First, all of the above — including inflation-driving wage increases — happened under NDP governments, as well. If anything, the Sask. Party government in the last two budgets may be finally getting a handle on health care inflation. The NDP and health “experts” may take great delight in mocking the government for thinking the health system can be run like a Japanese auto plant. But those little savings like $10 million no longer wasted on spoiled blood seem to be helping.
Second, while costs did go up under NDP administration, waiting lists also grew. For all the squawking on hears from NDP ranks about the evils of private surgical centres, it appears they are making progress on reducing wait times.

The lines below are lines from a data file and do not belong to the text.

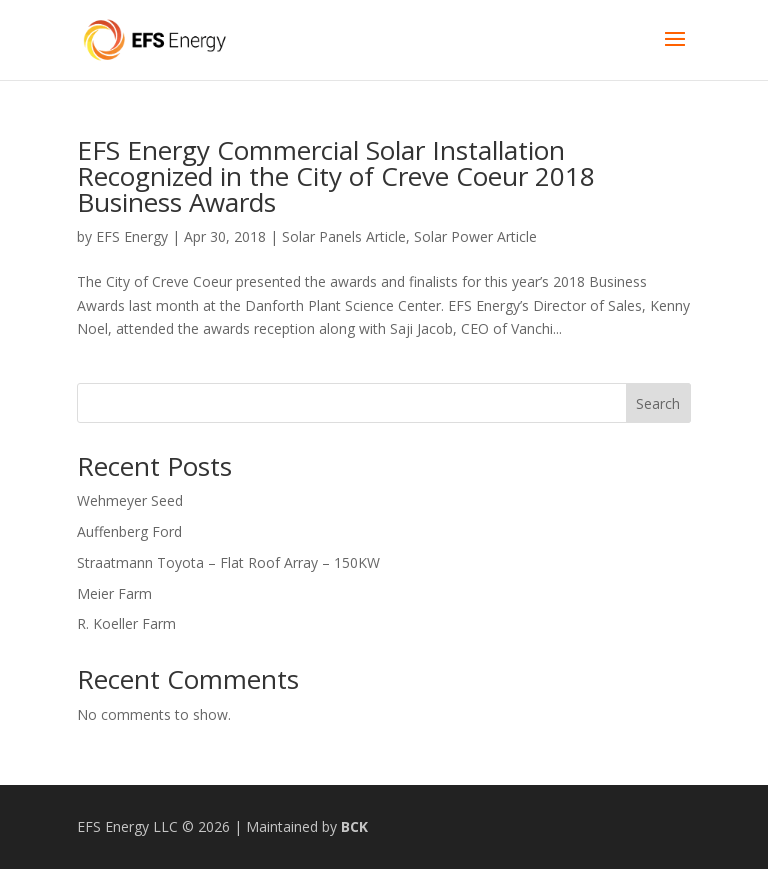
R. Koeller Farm (126, 623)
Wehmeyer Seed (130, 500)
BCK (354, 826)
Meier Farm (114, 593)
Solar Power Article (475, 236)
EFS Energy (132, 236)
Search (658, 403)
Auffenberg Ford (129, 531)
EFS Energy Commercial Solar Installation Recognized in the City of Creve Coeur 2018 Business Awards (336, 176)
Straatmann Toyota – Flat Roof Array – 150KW (228, 562)
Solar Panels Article (344, 236)
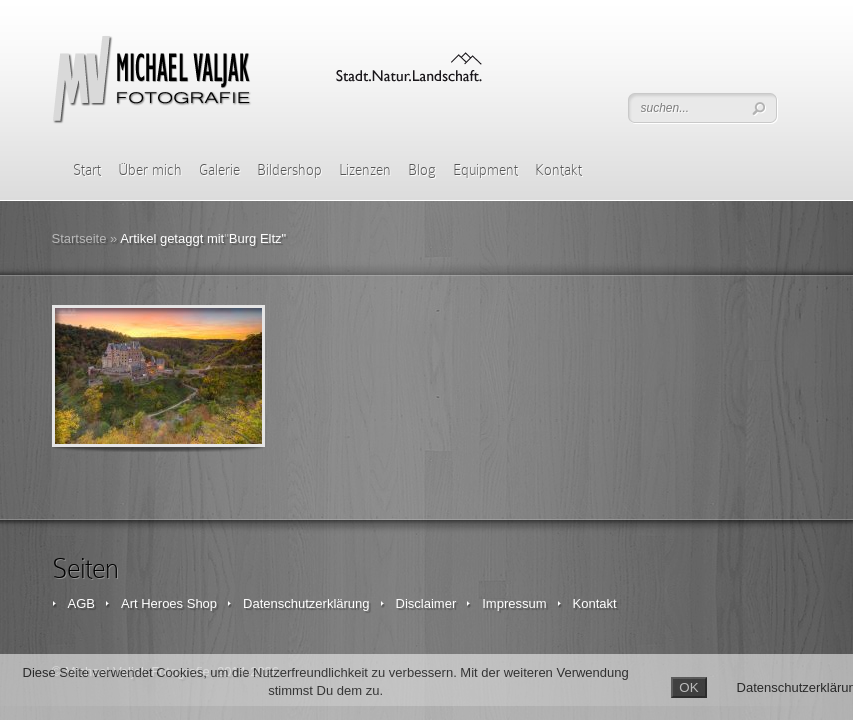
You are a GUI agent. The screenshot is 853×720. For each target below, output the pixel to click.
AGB (81, 603)
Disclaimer (426, 603)
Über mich (150, 170)
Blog (422, 170)
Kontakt (558, 170)
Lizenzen (365, 170)
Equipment (485, 170)
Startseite (79, 238)
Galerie (219, 170)
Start (87, 170)
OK (688, 687)
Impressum (514, 603)
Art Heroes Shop (169, 603)
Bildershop (289, 170)
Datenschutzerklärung (306, 603)
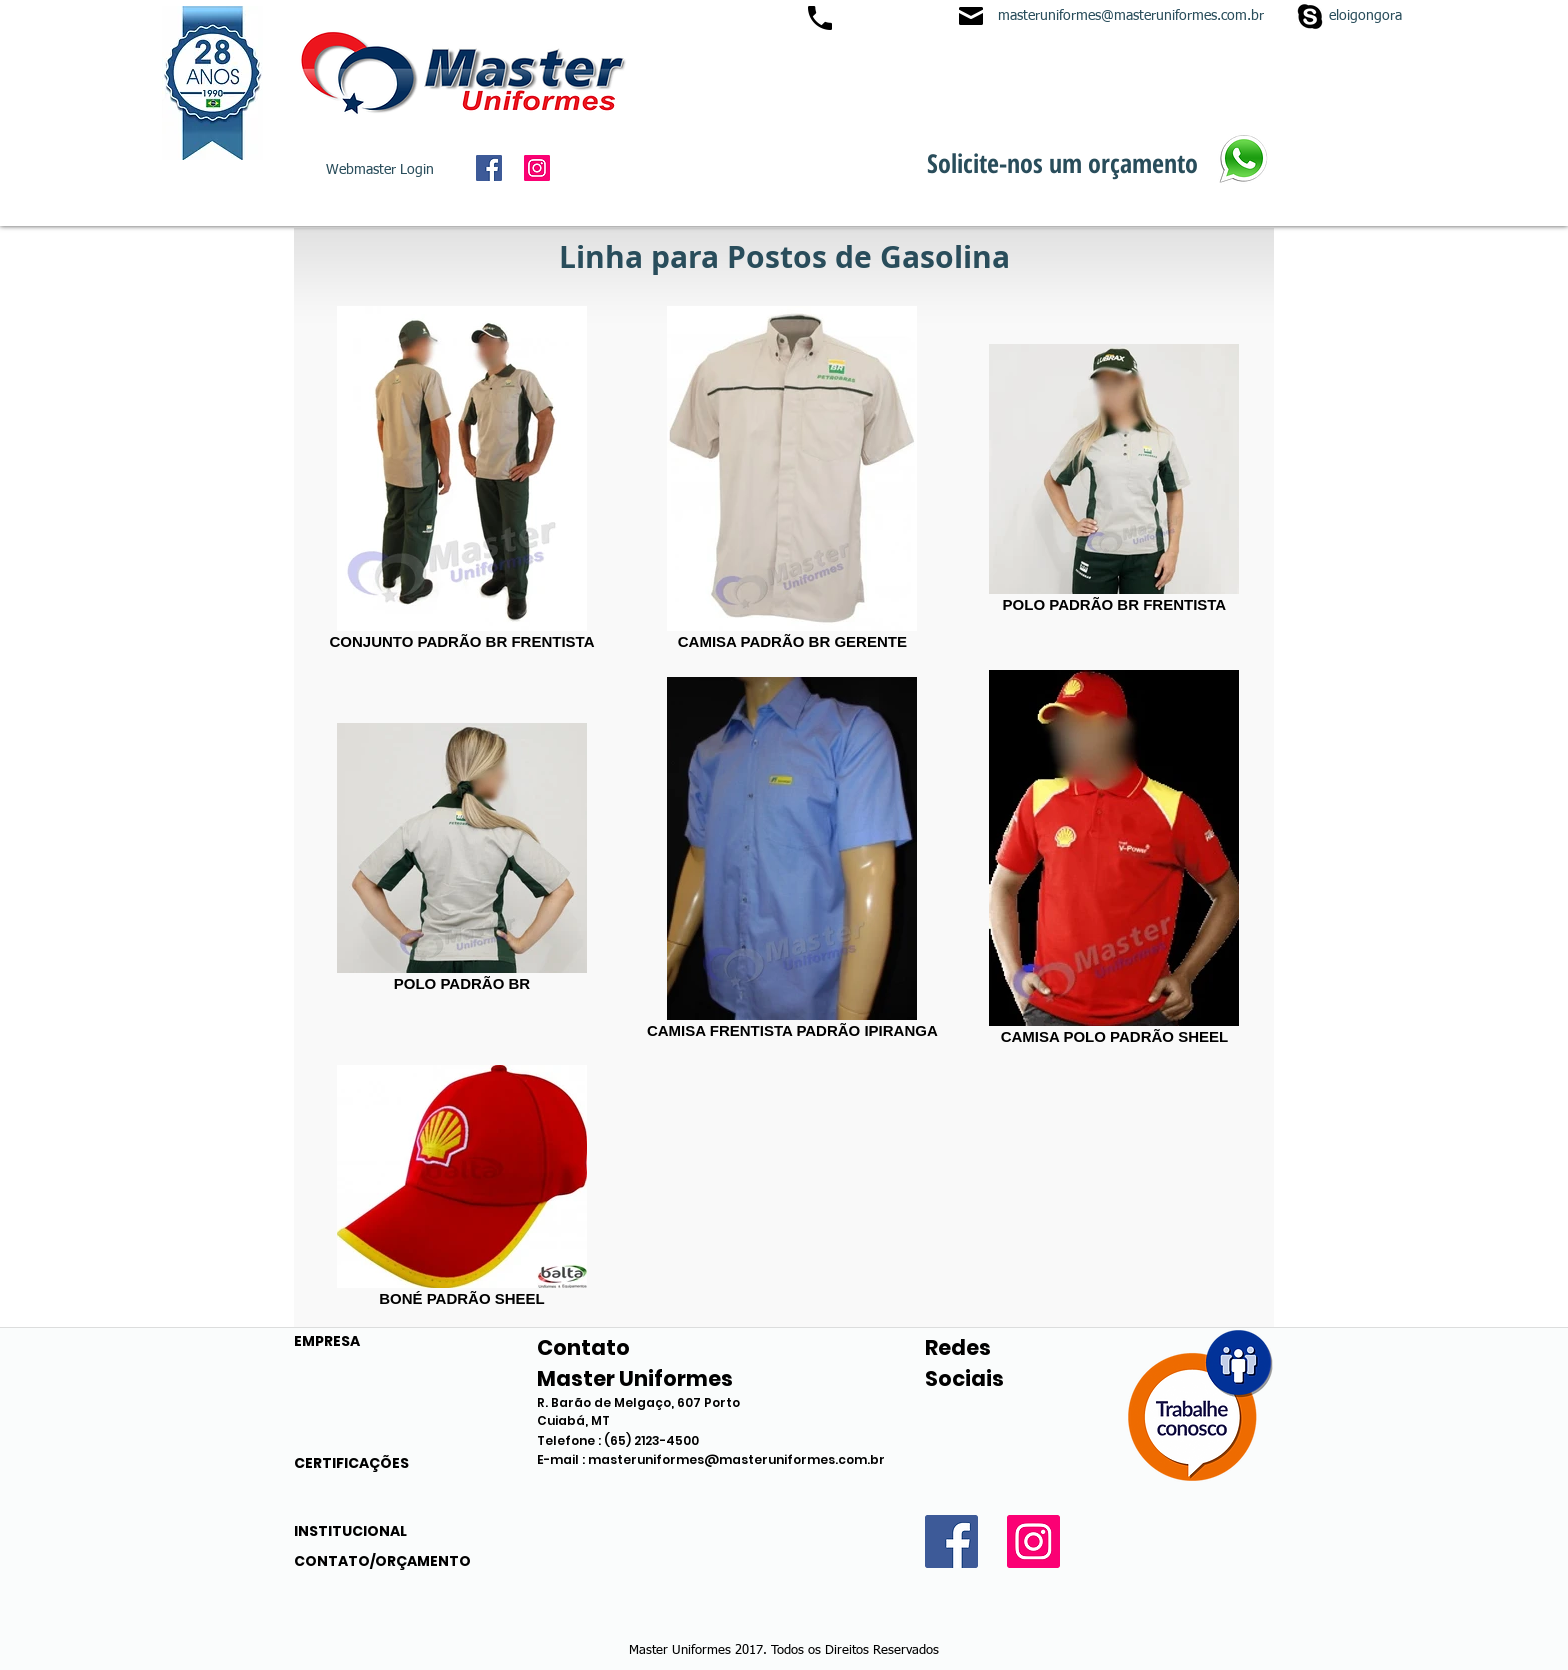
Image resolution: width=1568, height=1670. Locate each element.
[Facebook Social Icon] (489, 168)
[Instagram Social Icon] (537, 168)
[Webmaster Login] (380, 171)
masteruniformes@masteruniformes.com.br (1131, 16)
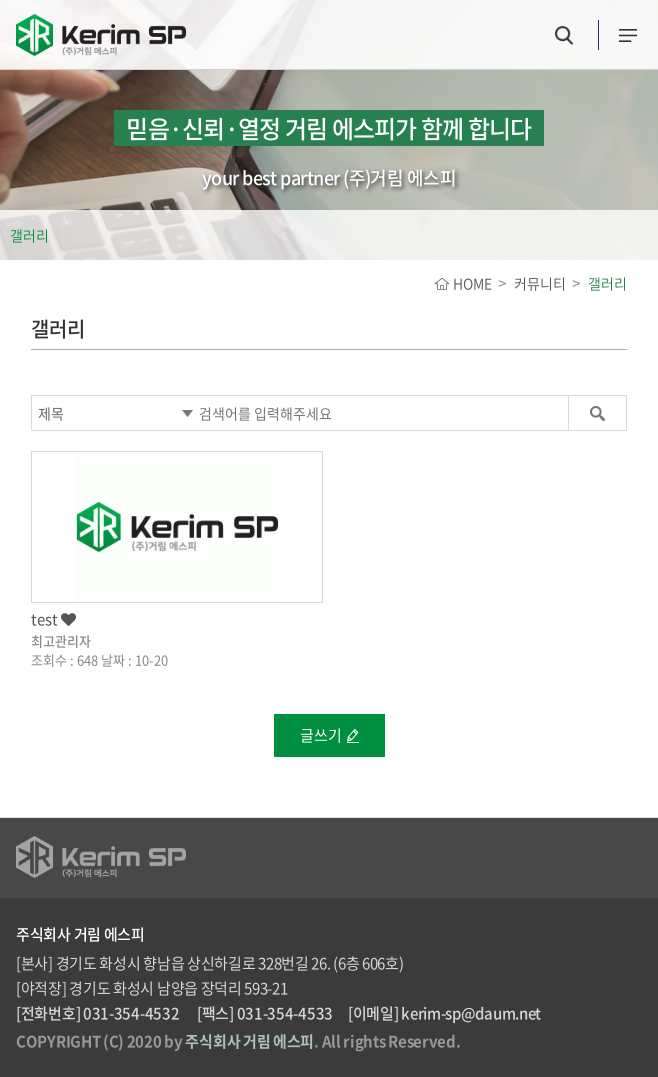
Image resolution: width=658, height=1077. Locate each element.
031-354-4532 (131, 1013)
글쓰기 (321, 735)
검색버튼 (564, 35)
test (53, 619)
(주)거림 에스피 (101, 42)
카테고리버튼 (628, 35)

Third _ and perhaps most significant from rural Saskatchewan’s vantage — is that we are no longer seeing the closure of 52 rural hospitals. (By contrast, we’re seeing this government replace 13 aging hospitals and nursing homes in rural Saskatchewan and replace major facilities in North Battleford and Moose Jaw.)
Sure, one can accurately say NDP government cuts in the early 1990s were necessary because of the Progressive Conservative debt. One can further argue Wall has lucked into good economic times and a health system already made leaner.
However, rural Saskatchewan also now sees a government less obsessed with the principles of public health delivery and more interested in actual service delivery.
And this reality makes the NDP criticism of Wall government health care a little hard to take.
Murray Mandryk has been covering provincial politics for over 15 years.